**Your instructions**
For each line in the data below that holds "hình", return a copy.

[Transcribed page contents]
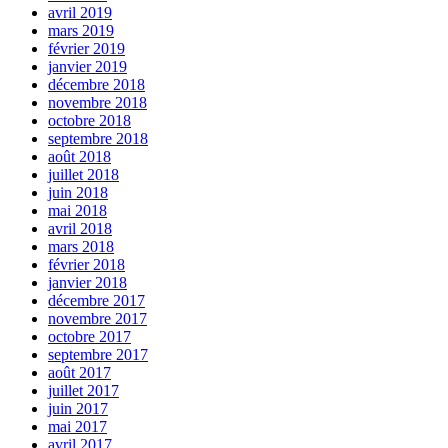
avril 2019
mars 2019
février 2019
janvier 2019
décembre 2018
novembre 2018
octobre 2018
septembre 2018
août 2018
juillet 2018
juin 2018
mai 2018
avril 2018
mars 2018
février 2018
janvier 2018
décembre 2017
novembre 2017
octobre 2017
septembre 2017
août 2017
juillet 2017
juin 2017
mai 2017
avril 2017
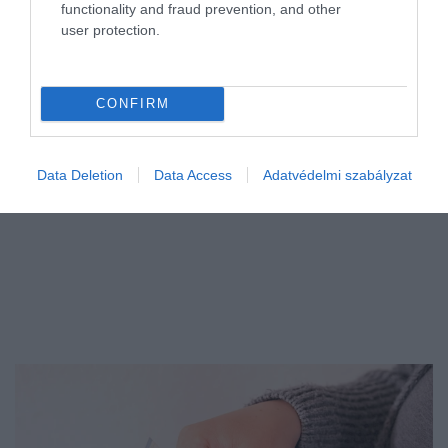
functionality and fraud prevention, and other
Júniusban személyi kölcsönből 156 milliárd, míg lakáshitelből 282
user protection.
milliárd forintot vettek fel a magyarok. Mindkettő rekord összeg
egy hónap alatt. A lakáshitelek felvétele egy év alatt közel…
CONFIRM
Data Deletion
Data Access
Adatvédelmi szabályzat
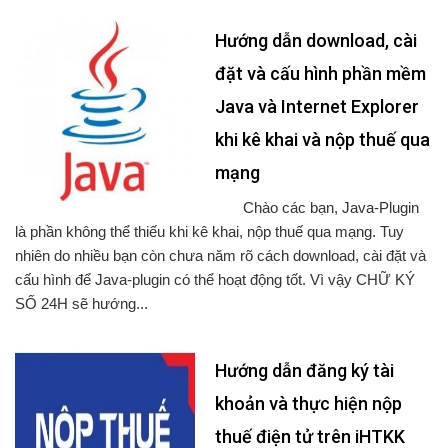
Hướng dẫn download, cài
đặt và cấu hình phần mềm
Java và Internet Explorer
khi kê khai và nộp thuế qua
mạng
Chào các bạn, Java-Plugin
là phần không thể thiếu khi kê khai, nộp thuế qua mạng. Tuy
nhiên do nhiều bạn còn chưa năm rõ cách download, cài đặt và
cấu hình để Java-plugin có thể hoạt động tốt. Vì vậy CHỮ KÝ
SỐ 24H sẽ hướng...
Hướng dẫn đăng ký tài
khoản và thực hiện nộp
thuế điện tử trên iHTKK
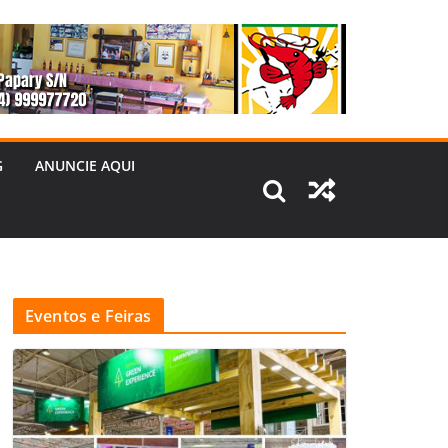
G
ANUNCIE AQUI
Eventos e Feiras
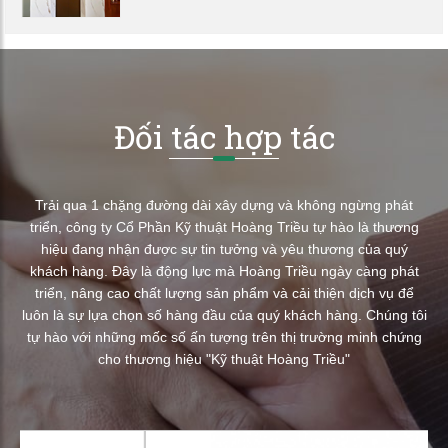
Đối tác hợp tác
Trải qua 1 chặng đường dài xây dựng và không ngừng phát
triển, công ty Cổ Phần Kỹ thuật Hoàng Triều tự hào là thương
hiệu đang nhận được sự tin tưởng và yêu thương của quý
khách hàng. Đây là động lực mà Hoàng Triều ngày càng phát
triển, nâng cao chất lượng sản phẩm và cải thiện dịch vụ để
luôn là sự lựa chọn số hàng đầu của quý khách hàng. Chúng tôi
tự hào với những mốc số ấn tượng trên thị trường minh chứng
cho thương hiệu "Kỹ thuật Hoàng Triều"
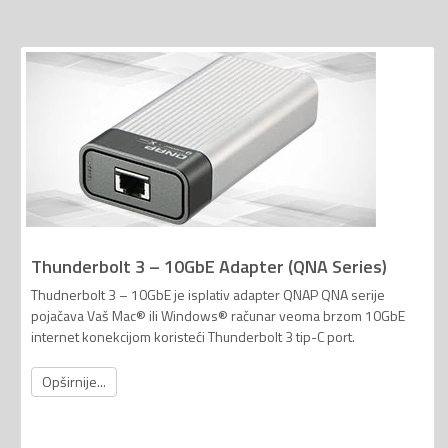
Thunderbolt 3 – 10GbE Adapter (QNA Series)
Thudnerbolt 3 – 10GbE je isplativ adapter QNAP QNA serije
pojačava Vaš Mac® ili Windows® računar veoma brzom 10GbE
internet konekcijom koristeći Thunderbolt 3 tip-C port.
Opširnije...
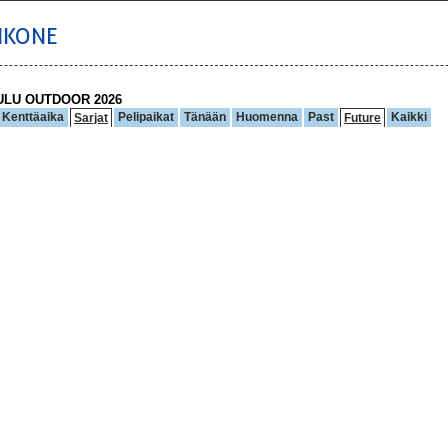
IKONE
ULU OUTDOOR 2026
Kenttäaika
Pelipaikat
Tänään
Huomenna
Past
Kaikki
Sarjat
Future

**Answer to this task**
đặt và cấu hình phần mềm
cấu hình để Java-plugin có thể hoạt động tốt. Vì vậy CHỮ KÝ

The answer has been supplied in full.